== Supplied material ==
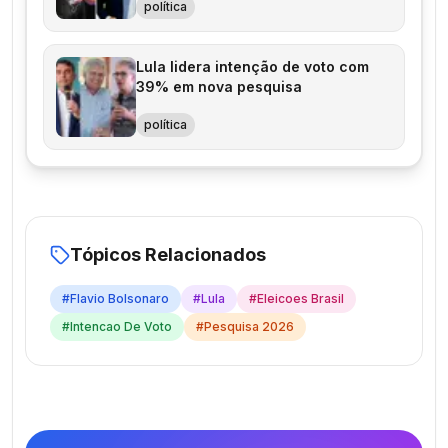
política
Lula lidera intenção de voto com
39% em nova pesquisa
política
Tópicos Relacionados
#
Flavio Bolsonaro
#
Lula
#
Eleicoes Brasil
#
Intencao De Voto
#
Pesquisa 2026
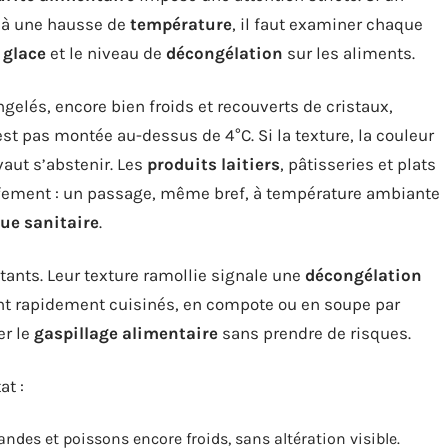
 à une hausse de
température
, il faut examiner chaque
 glace
et le niveau de
décongélation
sur les aliments.
elés, encore bien froids et recouverts de cristaux,
st pas montée au-dessus de 4°C. Si la texture, la couleur
aut s’abstenir. Les
produits laitiers
, pâtisseries et plats
fement : un passage, même bref, à température ambiante
que sanitaire
.
tants. Leur texture ramollie signale une
décongélation
 sont rapidement cuisinés, en compote ou en soupe par
er le
gaspillage alimentaire
sans prendre de risques.
at :
ndes et poissons encore froids, sans altération visible.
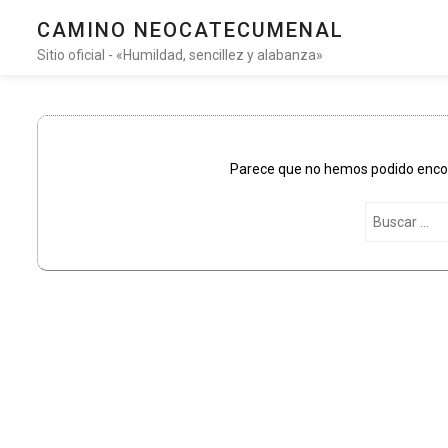
CAMINO NEOCATECUMENAL
Sitio oficial - «Humildad, sencillez y alabanza»
Parece que no hemos podido encont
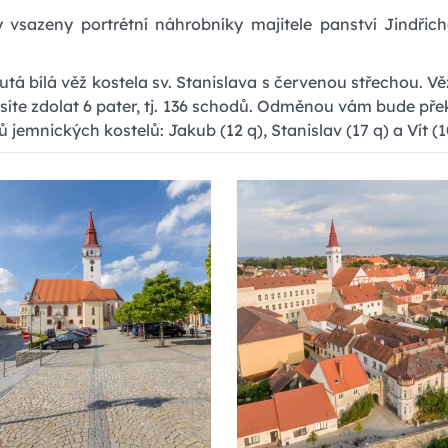
y vsazeny portrétní náhrobníky majitele panství Jindři
tá bílá věž kostela sv. Stanislava s červenou střechou. V
síte zdolat 6 pater, tj. 136 schodů. Odměnou vám bude přek
emnických kostelů: Jakub (12 q), Stanislav (17 q) a Vít (1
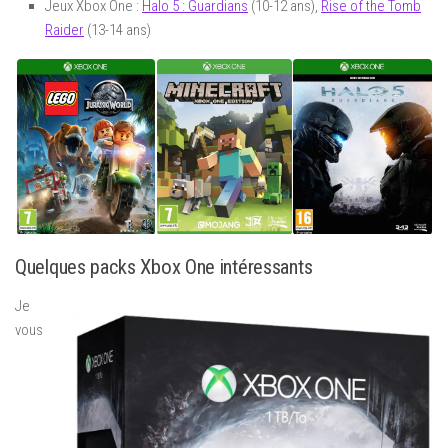
Jeux Xbox One :
Halo 5 : Guardians
(10-12 ans),
Rise of the Tomb
Raider
(13-14 ans)
Quelques packs Xbox One intéressants
Je
vous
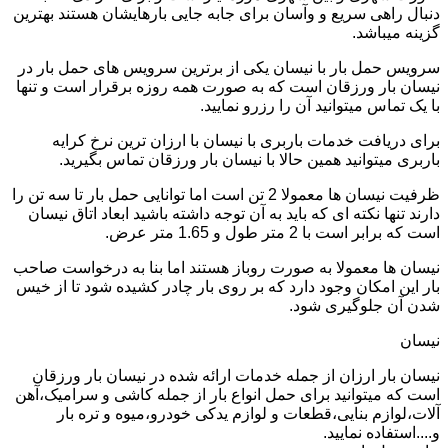
دنبال راهی سریع و وآسان برای جابه جایی بارهایشان هستند بهترین
گزینه میباشد.
سرویس حمل بار با نیسان یکی از برترین سرویس های حمل بار در
نیسان بار ورزقان است که به صورت همه روزه برقرار است و تنها
با یک تماس میتوانید آن را رزرو نمایید.
برای دریافت خدمات باربری با نیسان با ارزان ترین نرخ کرایه
باربری میتوانید همین حالا با نیسان بار ورزقان تماس بگیرید.
ظرفیت نیسان ها معمولا 2 تن است اما توانایی حمل بار تا سه تن را
دارند تنها نکته ای که باید به آن توجه داشته باشید ابعاد اتاق نیسان
است که برابر است با 2 متر طول و 1.65 متر عرض.
نیسان ها معمولا به صورت روباز هستند اما بنا به درخواست صاحب
بار این امکان وجود دارد که بر روی بار چادر کشیده شود تا از خیس
شدن آن جلوگیری شود.
نیسان
نیسان بار ارزان از جمله خدمات ارائه شده در نیسان بار ورزقان
است که میتوانید برای حمل انواع بار از جمله کاشی و سرامیک،آهن
آلات،لوازم بنایی،قطعات و لوازم یدکی خودرو،میوه و تره بار
و....استفاده نمایید.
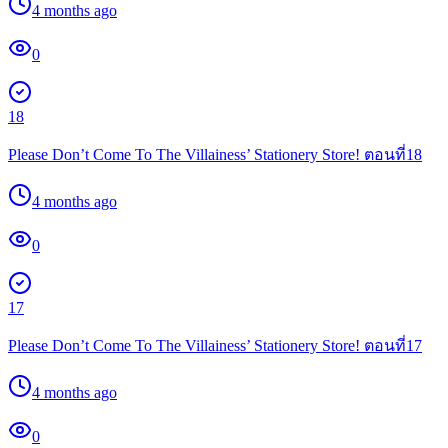
4 months ago
0
18
Please Don’t Come To The Villainess’ Stationery Store! ตอนที่18
4 months ago
0
17
Please Don’t Come To The Villainess’ Stationery Store! ตอนที่17
4 months ago
0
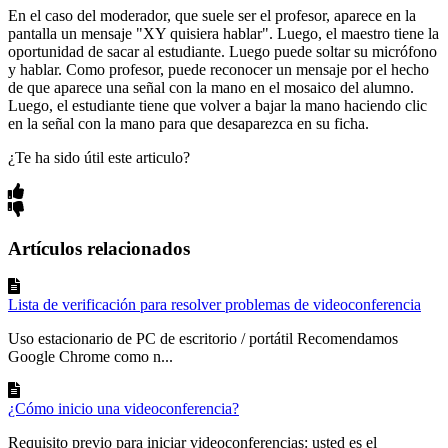
En el caso del moderador, que suele ser el profesor, aparece en la
pantalla un mensaje "XY quisiera hablar". Luego, el maestro tiene la
oportunidad de sacar al estudiante. Luego puede soltar su micrófono
y hablar. Como profesor, puede reconocer un mensaje por el hecho
de que aparece una señal con la mano en el mosaico del alumno.
Luego, el estudiante tiene que volver a bajar la mano haciendo clic
en la señal con la mano para que desaparezca en su ficha.
¿Te ha sido útil este articulo?
Artículos relacionados
Lista de verificación para resolver problemas de videoconferencia
Uso estacionario de PC de escritorio / portátil Recomendamos
Google Chrome como n...
¿Cómo inicio una videoconferencia?
Requisito previo para iniciar videoconferencias: usted es el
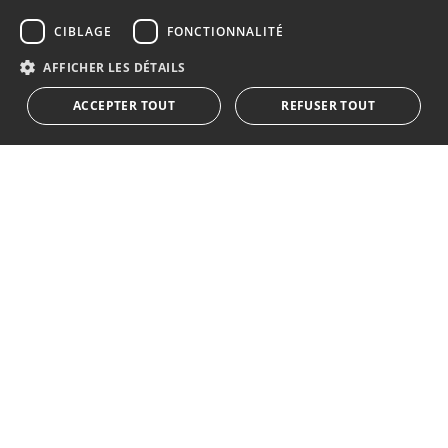
GERMAN
S´abonner à notre lettre d'information
CIBLAGE
FONCTIONNALITÉ
RUSSIAN
Recevez des informations sur l'immobilier, l'actualité et
AFFICHER LES DÉTAILS
le style de vie à Marbella
ACCEPTER TOUT
REFUSER TOUT
S'abonner
J'accepte les
politique de confidentialité
Nous vous informons que toutes les données personnelles
obtenues au moyen de ce formulaire,
...Agrandir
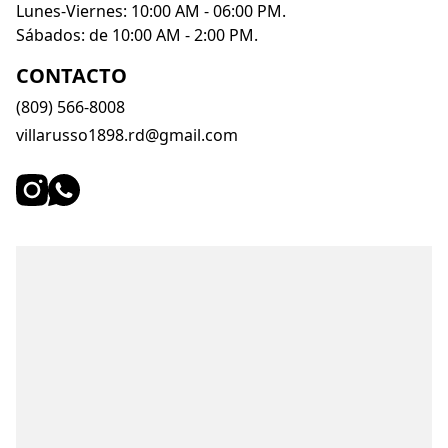
Lunes-Viernes: 10:00 AM - 06:00 PM. 
Sábados: de 10:00 AM - 2:00 PM.
CONTACTO
(809) 566-8008
villarusso1898.rd@gmail.com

== What to do ==
Please, from the entries above, set down exactly the lines from the one containing "نیسان بار ورزقان است" through the one containing "ظرفیت نیسان ها", and only those.

== Answer ==
نیسان بار ورزقان است که به صورت همه روزه برقرار است و تنها
با یک تماس میتوانید آن را رزرو نمایید.
برای دریافت خدمات باربری با نیسان با ارزان ترین نرخ کرایه
باربری میتوانید همین حالا با نیسان بار ورزقان تماس بگیرید.
ظرفیت نیسان ها معمولا 2 تن است اما توانایی حمل بار تا سه تن را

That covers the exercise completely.